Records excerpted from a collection
━━━━━━━━

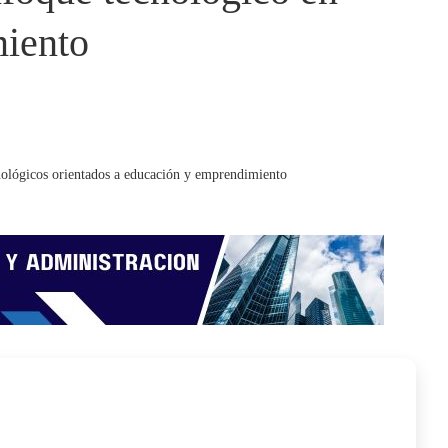
iento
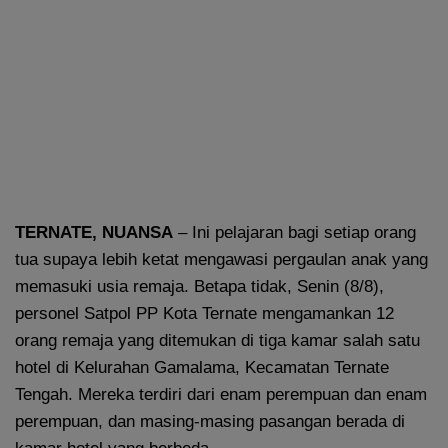
TERNATE, NUANSA
– Ini pelajaran bagi setiap orang
tua supaya lebih ketat mengawasi pergaulan anak yang
memasuki usia remaja. Betapa tidak, Senin (8/8),
personel Satpol PP Kota Ternate mengamankan 12
orang remaja yang ditemukan di tiga kamar salah satu
hotel di Kelurahan Gamalama, Kecamatan Ternate
Tengah. Mereka terdiri dari enam perempuan dan enam
perempuan, dan masing-masing pasangan berada di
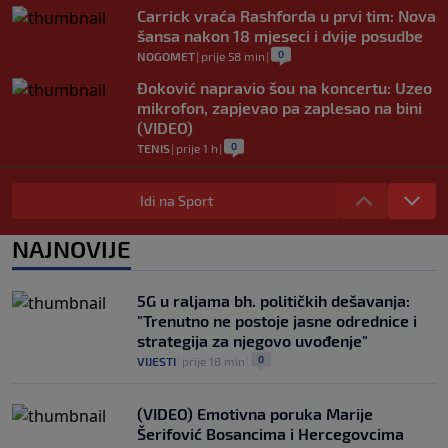
Carrick vraća Rashforda u prvi tim: Nova
šansa nakon 18 mjeseci i dvije posudbe
0
NOGOMET
|
prije 58 min
|
Đoković napravio šou na koncertu: Uzeo
mikrofon, zapjevao pa zaplesao na bini
(VIDEO)
0
TENIS
|
prije 1 h
|
Messi stigao u Rosario na posljednji
ispraćaj ocu, De Paul pogodak posvetio
Idi na Sport
porodici (VIDEO)
0
NOGOMET
|
prije 1 h
|
NAJNOVIJE
Fudbal opasan po život: "Čišćenje" lopte
uzrokovalo saobraćajni udes (VIDEO)
5G u raljama bh. političkih dešavanja:
0
NOGOMET
|
prije 1 h
|
"Trenutno ne postoje jasne odrednice i
strategija za njegovo uvođenje"
0
VIJESTI
|
prije 18 min
|
(VIDEO) Emotivna poruka Marije
Šerifović Bosancima i Hercegovcima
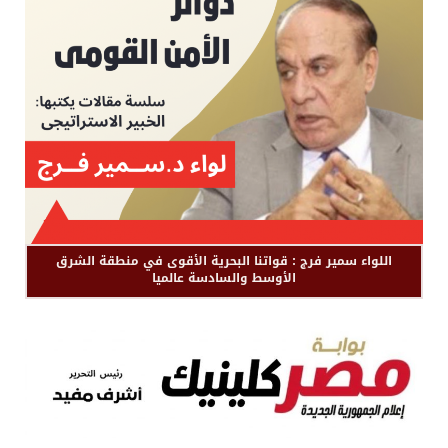
اللواء سمير فرج : قواتنا البحرية الأقوى في منطقة الشرق
الأوسط والسادسة عالميا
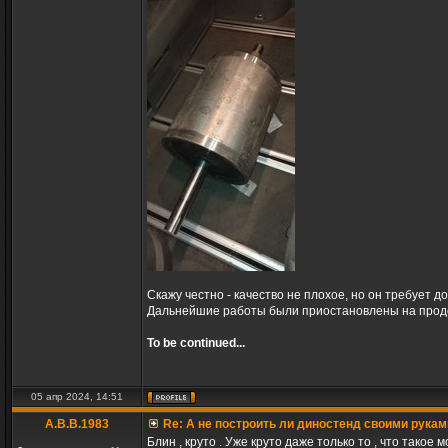
Скажу честно - качество не плохое, но он требует до
Дальнейшие работы были приостановлены на продол
To be continued...
05 апр 2024, 14:51
A.B.B.1983
Re: А не построить ли диностенд своими рукам
Блин , круто . Уже круто даже только то , что такое 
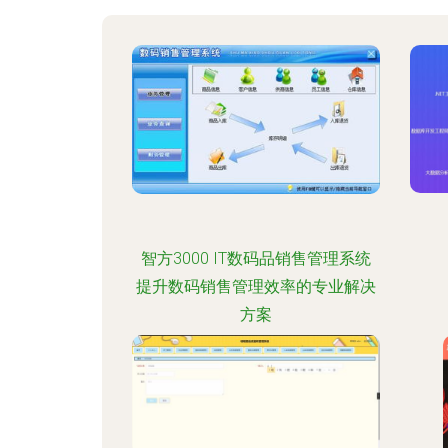
智方3000 IT数码品销售管理系统
提升数码销售管理效率的专业解决
方案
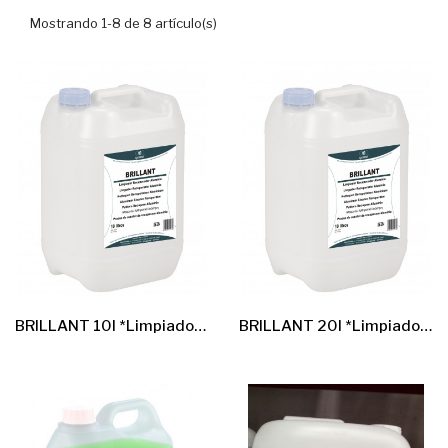
Mostrando 1-8 de 8 artículo(s)
BRILLANT 10l *Limpiador Acido Llantas Aluminio*
BRILLANT 20l *Limpiador Acido Llantas Aluminio*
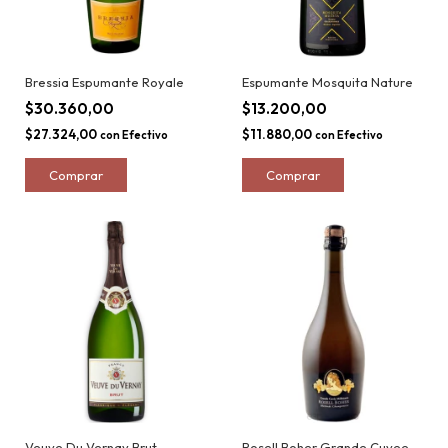
Bressia Espumante Royale
Espumante Mosquita Nature
$30.360,00
$13.200,00
$27.324,00
$11.880,00
con
Efectivo
con
Efectivo
Veuve Du Vernay Brut
Rosell Boher Grande Cuvee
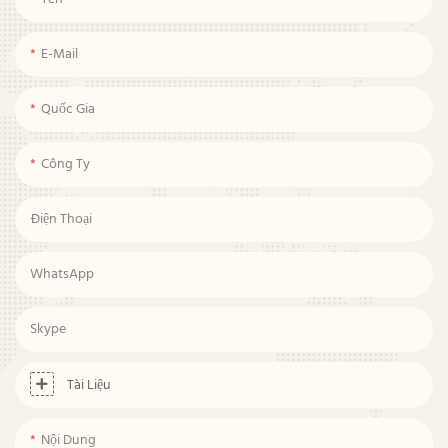
E-Mail
Quốc Gia
Công Ty
Điện Thoại
WhatsApp
Skype
Tài Liệu
Nội Dung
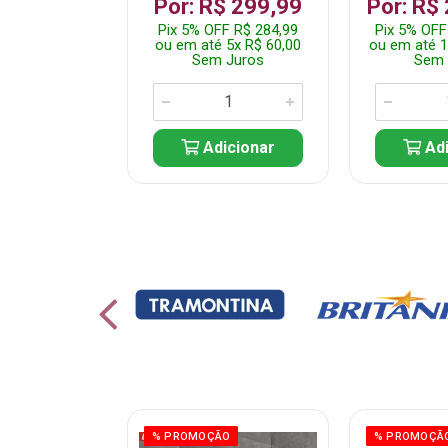
 1.349,99
Por: R$ 299,99
Por: R$
 R$ 1.282,49
Pix 5% OFF R$ 284,99
Pix 5% OFF
10x R$ 135,00
ou em até 5x R$ 60,00
ou em até 1
 Juros
Sem Juros
Sem 
icionar
Adicionar
Adi
ÃO
% PROMOÇÃO
% PROMOÇÃ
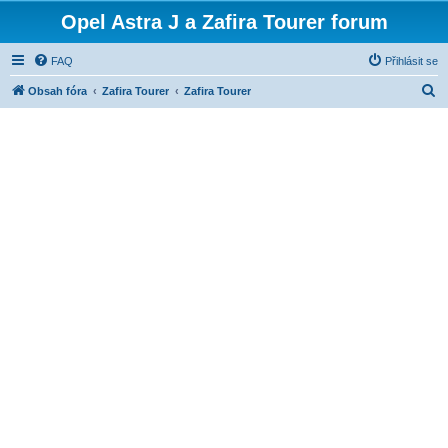
Opel Astra J a Zafira Tourer forum
FAQ
Přihlásit se
H
Obsah fóra
Zafira Tourer
Zafira Tourer
l
e
d
a
t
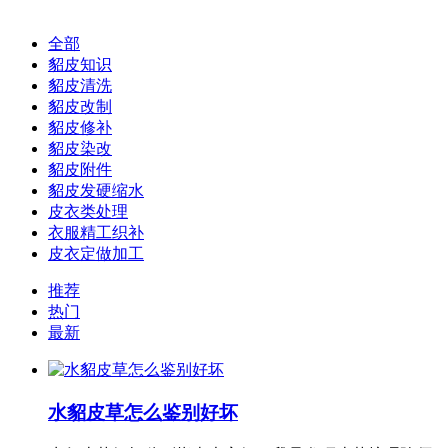
全部
貂皮知识
貂皮清洗
貂皮改制
貂皮修补
貂皮染改
貂皮附件
貂皮发硬缩水
皮衣类处理
衣服精工织补
皮衣定做加工
推荐
热门
最新
水貂皮草怎么鉴别好坏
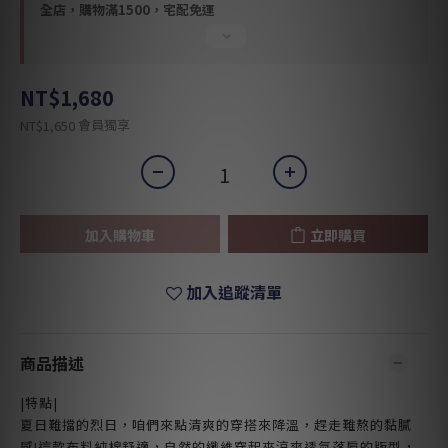
全店，購物滿1500，宅配免運
NT$1,680
會員獨享
NT$1,650
加入購物車
立即購買
加入追蹤清單
商品描述
|特點|
夏日難擋的烈日，咱們來點清爽的穿搭來降溫，趕走難熬的黏膩
感!這款布料純棉舒適，自然的纖維穿起來涼爽透氣落肩的版型，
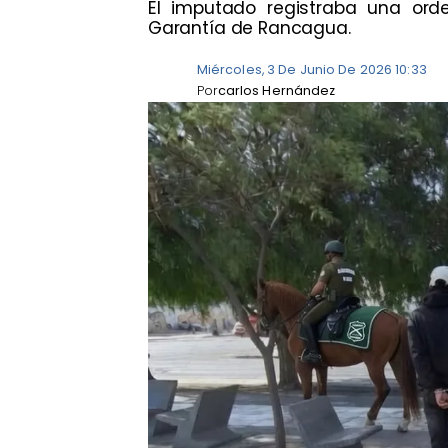
El imputado registraba una ord
Garantía de Rancagua.
Miércoles, 3 De Junio De 2026 10:33
Por
carlos Hernández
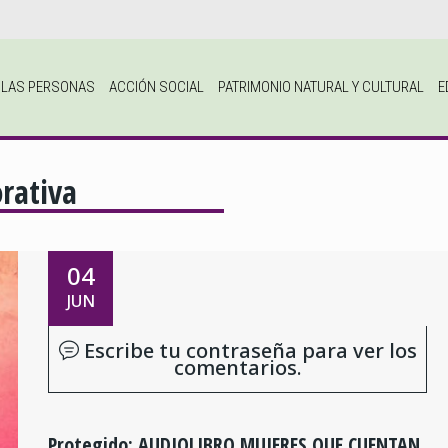
A LAS PERSONAS
ACCIÓN SOCIAL
PATRIMONIO NATURAL Y CULTURAL
E
rativa
04
JUN
Escribe tu contraseña para ver los
comentarios.
Protegido: AUDIOLIBRO MUJERES QUE CUENTAN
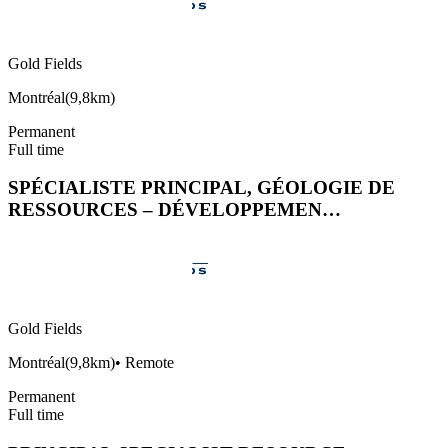
Gold Fields
Montréal
(
9,8km
)
Permanent
Full time
SPÉCIALISTE PRINCIPAL, GÉOLOGIE DE
RESSOURCES – DÉVELOPPEMEN…
Gold Fields
Montréal
(
9,8km
)
•
Remote
Permanent
Full time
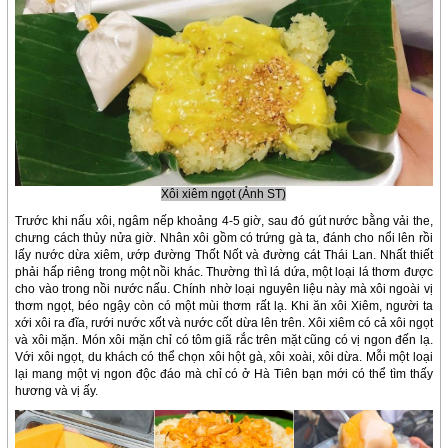
Xôi xiêm ngọt (Ảnh ST)
Trước khi nấu xôi, ngâm nếp khoảng 4-5 giờ, sau đó gút nước bằng vải the,
chưng cách thủy nửa giờ. Nhân xôi gồm có trứng gà ta, đánh cho nổi lên rồi
lấy nước dừa xiêm, ướp đường Thốt Nốt và đường cát Thái Lan. Nhất thiết
phải hấp riêng trong một nồi khác. Thường thì lá dứa, một loại lá thơm được
cho vào trong nồi nước nấu. Chính nhờ loại nguyên liệu này mà xôi ngoài vị
thơm ngọt, béo ngậy còn có một mùi thơm rất lạ. Khi ăn xôi Xiêm, người ta
xới xôi ra đĩa, rưới nước xốt và nước cốt dừa lên trên. Xôi xiêm có cả xôi ngọt
và xôi mặn. Món xôi mặn chỉ có tôm giã rắc trên mặt cũng có vị ngon đến lạ.
Với xôi ngọt, du khách có thể chọn xôi hột gà, xôi xoài, xôi dừa. Mỗi một loại
lại mang một vị ngon độc đáo mà chỉ có ở Hà Tiên bạn mới có thể tìm thấy
hương và vị ấy.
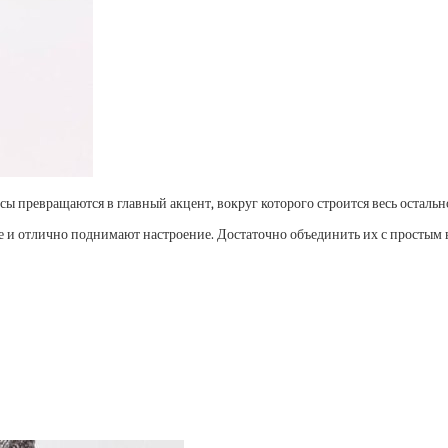
ы превращаются в главный акцент, вокруг которого строится весь остальн
 и отлично поднимают настроение. Достаточно объединить их с простым 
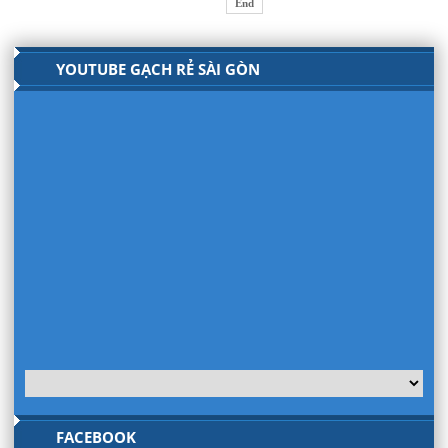
End
YOUTUBE GẠCH RẺ SÀI GÒN
FACEBOOK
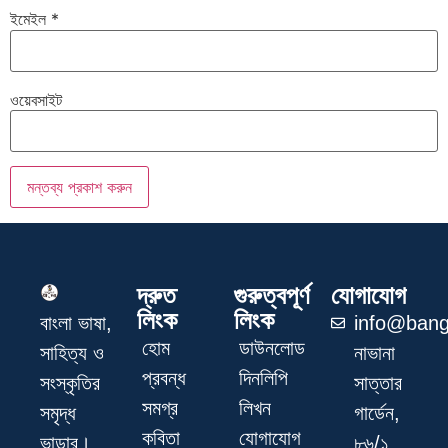
ইমেইল
*
ওয়েবসাইট
দ্রুত
গুরুত্বপূর্ণ
যোগাযোগ
লিংক
লিংক
info@bang
বাংলা ভাষা,
হোম
ডাউনলোড
নাভানা
সাহিত্য ও
প্রবন্ধ
দিনলিপি
সাত্তার
সংস্কৃতির
সমগ্র
লিখন
গার্ডেন,
সমৃদ্ধ
কবিতা
যোগাযোগ
৮৬/১
ভান্ডার।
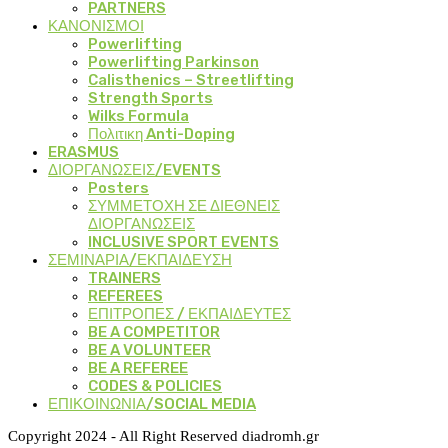
PARTNERS
ΚΑΝΟΝΙΣΜΟΙ
Powerlifting
Powerlifting Parkinson
Calisthenics – Streetlifting
Strength Sports
Wilks Formula
Πολιτικη Anti-Doping
ERASMUS
ΔΙΟΡΓΑΝΩΣΕΙΣ/EVENTS
Posters
ΣΥΜΜΕΤΟΧΗ ΣΕ ΔΙΕΘΝΕΙΣ
ΔΙΟΡΓΑΝΩΣΕΙΣ
INCLUSIVE SPORT EVENTS
ΣΕΜΙΝΑΡΙΑ/ΕΚΠΑΙΔΕΥΣΗ
TRAINERS
REFEREES
ΕΠΙΤΡΟΠΕΣ / ΕΚΠΑΙΔΕΥΤΕΣ
BE A COMPETITOR
BE A VOLUNTEER
BE A REFEREE
CODES & POLICIES
ΕΠΙΚΟΙΝΩΝΙΑ/SOCIAL MEDIA
Copyright 2024 - All Right Reserved diadromh.gr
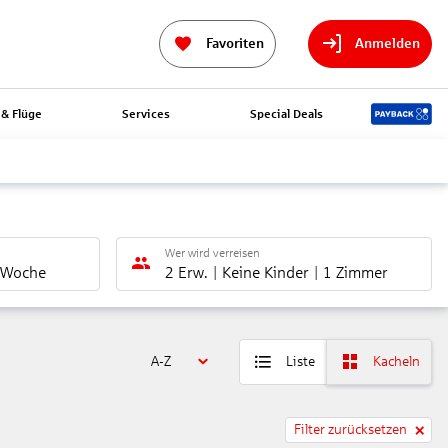
Favoriten
Anmelden
& Flüge
Services
Special Deals
Wer wird verreisen
 Woche
2 Erw.
Keine Kinder
1 Zimmer
A-Z
Liste
Kacheln
Filter zurücksetzen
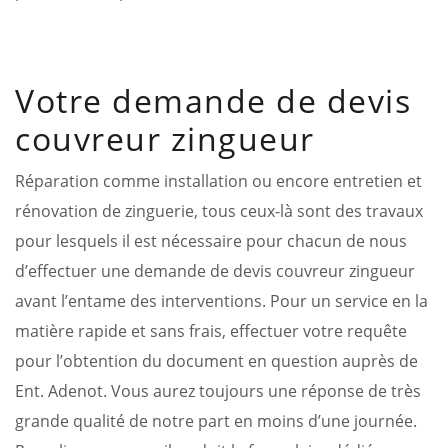
Votre demande de devis
couvreur zingueur
Réparation comme installation ou encore entretien et
rénovation de zinguerie, tous ceux-là sont des travaux
pour lesquels il est nécessaire pour chacun de nous
d’effectuer une demande de devis couvreur zingueur
avant l’entame des interventions. Pour un service en la
matière rapide et sans frais, effectuer votre requête
pour l’obtention du document en question auprès de
Ent. Adenot. Vous aurez toujours une réponse de très
grande qualité de notre part en moins d’une journée.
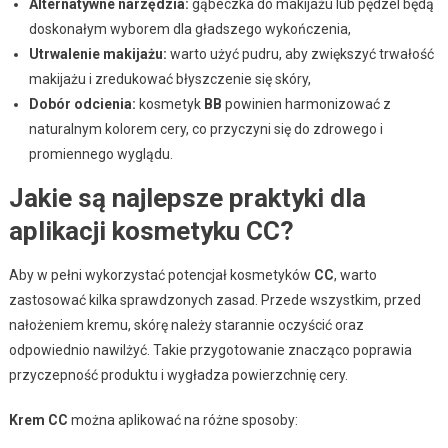
Alternatywne narzędzia:
gąbeczka do makijażu lub pędzel będą
doskonałym wyborem dla gładszego wykończenia,
Utrwalenie makijażu:
warto użyć pudru, aby zwiększyć trwałość
makijażu i zredukować błyszczenie się skóry,
Dobór odcienia:
kosmetyk
BB
powinien harmonizować z
naturalnym kolorem cery, co przyczyni się do zdrowego i
promiennego wyglądu.
Jakie są najlepsze praktyki dla
aplikacji kosmetyku CC?
Aby w pełni wykorzystać potencjał kosmetyków
CC
, warto
zastosować kilka sprawdzonych zasad. Przede wszystkim, przed
nałożeniem kremu, skórę należy starannie oczyścić oraz
odpowiednio nawilżyć. Takie przygotowanie znacząco poprawia
przyczepność produktu i wygładza powierzchnię cery.
Krem CC
można aplikować na różne sposoby:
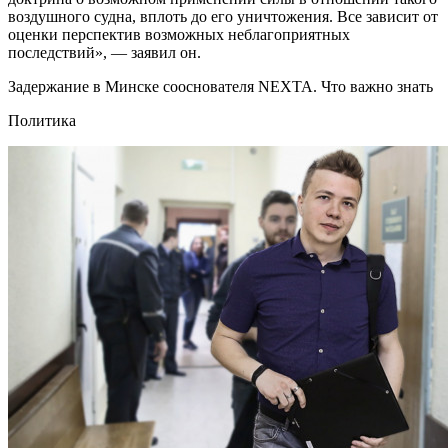
воздушного судна, вплоть до его уничтожения. Все зависит от
оценки перспектив возможных неблагоприятных
последствий», — заявил он.
Задержание в Минске сооснователя NEXTA. Что важно знать
Политика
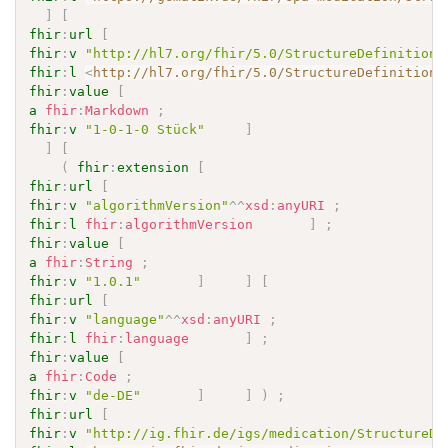
]
[
fhir
:
url
[
fhir
:
v
"http://hl7.org/fhir/5.0/StructureDefinition/
fhir
:
l
<
http://hl7.org/fhir/5.0/StructureDefinition/
fhir
:
value
[
a
fhir
:
Markdown
;
fhir
:
v
"1-0-1-0 Stück"
]
]
[
(
fhir
:
extension
[
fhir
:
url
[
fhir
:
v
"algorithmVersion"
^^
xsd
:
anyURI
;
fhir
:
l
fhir
:
algorithmVersion
]
;
fhir
:
value
[
a
fhir
:
String
;
fhir
:
v
"1.0.1"
]
]
[
fhir
:
url
[
fhir
:
v
"language"
^^
xsd
:
anyURI
;
fhir
:
l
fhir
:
language
]
;
fhir
:
value
[
a
fhir
:
Code
;
fhir
:
v
"de-DE"
]
]
)
;
fhir
:
url
[
fhir
:
v
"http://ig.fhir.de/igs/medication/StructureDe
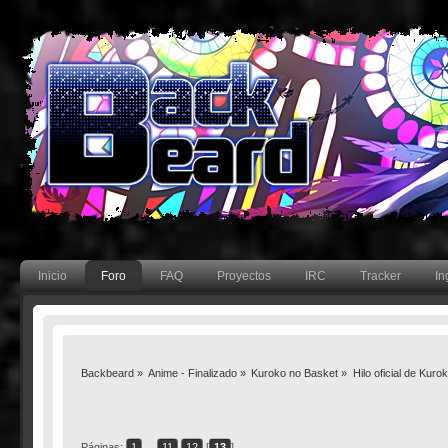
Inicio
Foro
FAQ
Proyectos
IRC
Tracker
In
Backbeard
»
Anime - Finalizado
»
Kuroko no Basket
»
Hilo oficial de Kur
Páginas:
1
...
11
12
[
13
]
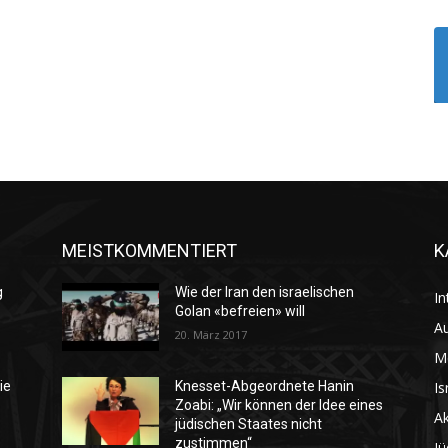
MEISTKOMMENTIERT
K
g
Wie der Iran den israelischen
In
Golan «befreien» will
Au
20. März 2017
M
Is
ie
Knesset-Abgeordnete Hanin
Zoabi: „Wir können der Idee eines
Ak
jüdischen Staates nicht
zustimmen“
Jü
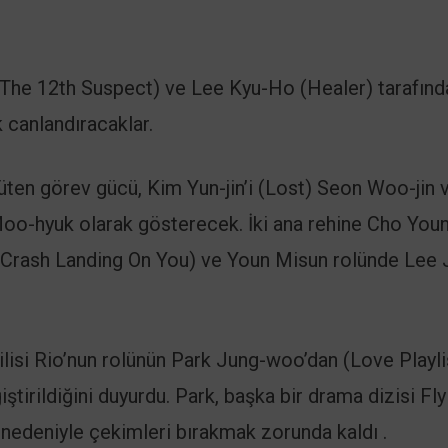
 (The 12th Suspect) ve Lee Kyu-Ho (Healer) tarafınd
k canlandıracaklar.
ürüten görev gücü, Kim Yun-jin’i (Lost) Seon Woo-jin 
o-hyuk olarak gösterecek. İki ana rehine Cho You
 Crash Landing On You) ve Youn Misun rolünde Lee
lisi Rio’nun rolünün Park Jung-woo’dan (Love Playli
irildiğini duyurdu. Park, başka bir drama dizisi Fly
nedeniyle çekimleri bırakmak zorunda kaldı .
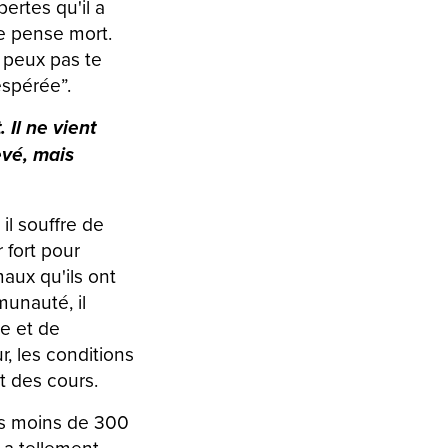
ertes qu'il a
le pense mort.
e peux pas te
espérée”.
 Il ne vient
evé, mais
il souffre de
r fort pour
aux qu'ils ont
munauté, il
e et de
r, les conditions
t des cours.
pas moins de 300
 a tellement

━━━━━━━━

- INSTRUCTIONS FOR THE TASK -
The reply should hold the lines from the top of the records through the line containing "Дальнейшие работы были", reproduced exactly, and no pictures.

- ANSWER SPACE -
iento
TERNATE, NUANSA
– Ini pelajaran bagi setiap orang
tua supaya lebih ketat mengawasi pergaulan anak yang
memasuki usia remaja. Betapa tidak, Senin (8/8),
personel Satpol PP Kota Ternate mengamankan 12
orang remaja yang ditemukan di tiga kamar salah satu
hotel di Kelurahan Gamalama, Kecamatan Ternate
Tengah. Mereka terdiri dari enam perempuan dan enam
perempuan, dan masing-masing pasangan berada di
Carrick vraća Rashforda u prvi tim: Nova
šansa nakon 18 mjeseci i dvije posudbe
0
NOGOMET
|
prije 58 min
|
Đoković napravio šou na koncertu: Uzeo
mikrofon, zapjevao pa zaplesao na bini
(VIDEO)
0
TENIS
|
prije 1 h
|
Messi stigao u Rosario na posljednji
ispraćaj ocu, De Paul pogodak posvetio
Idi na Sport
porodici (VIDEO)
0
NOGOMET
|
prije 1 h
|
NAJNOVIJE
Fudbal opasan po život: "Čišćenje" lopte
uzrokovalo saobraćajni udes (VIDEO)
5G u raljama bh. političkih dešavanja:
0
NOGOMET
|
prije 1 h
|
"Trenutno ne postoje jasne odrednice i
strategija za njegovo uvođenje"
0
VIJESTI
|
prije 18 min
|
(VIDEO) Emotivna poruka Marije
Šerifović Bosancima i Hercegovcima
اللواء سمير فرج : قواتنا البحرية الأقوى في منطقة الشرق
الأوسط والسادسة عالميا
Скажу честно - качество не плохое, но он требует до
Дальнейшие работы были приостановлены на продол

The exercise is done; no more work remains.